Your goal
Copy all lines containing the string "produzione" from the records below.

Available data

....

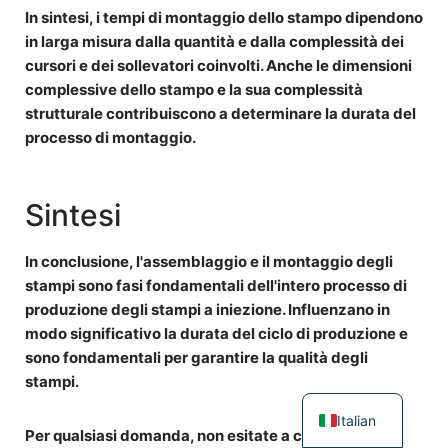
In sintesi, i tempi di montaggio dello stampo dipendono
in larga misura dalla quantità e dalla complessità dei
cursori e dei sollevatori coinvolti. Anche le dimensioni
complessive dello stampo e la sua complessità
strutturale contribuiscono a determinare la durata del
processo di montaggio.
Sintesi
In conclusione, l'assemblaggio e il montaggio degli
stampi sono fasi fondamentali dell'intero processo di
produzione degli stampi a iniezione. Influenzano in
modo significativo la
durata del ciclo di produzione
e
sono fondamentali per garantire la
qualità degli
stampi
.
Italian
Per qualsiasi domanda, non esitate a contattarci o a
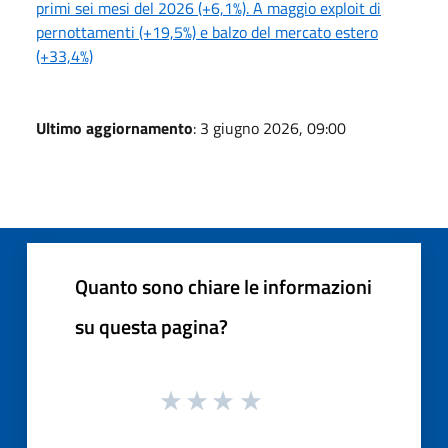
primi sei mesi del 2026 (+6,1%). A maggio exploit di
pernottamenti (+19,5%) e balzo del mercato estero
(+33,4%)
Ultimo aggiornamento
: 3 giugno 2026, 09:00
Quanto sono chiare le informazioni
su questa pagina?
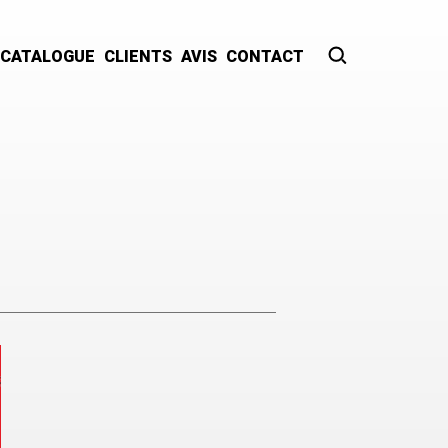
CATALOGUE
CLIENTS
AVIS
CONTACT
Recherche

....

Exercise result
produzione degli stampi a iniezione. Influenzano in
durata del ciclo di produzione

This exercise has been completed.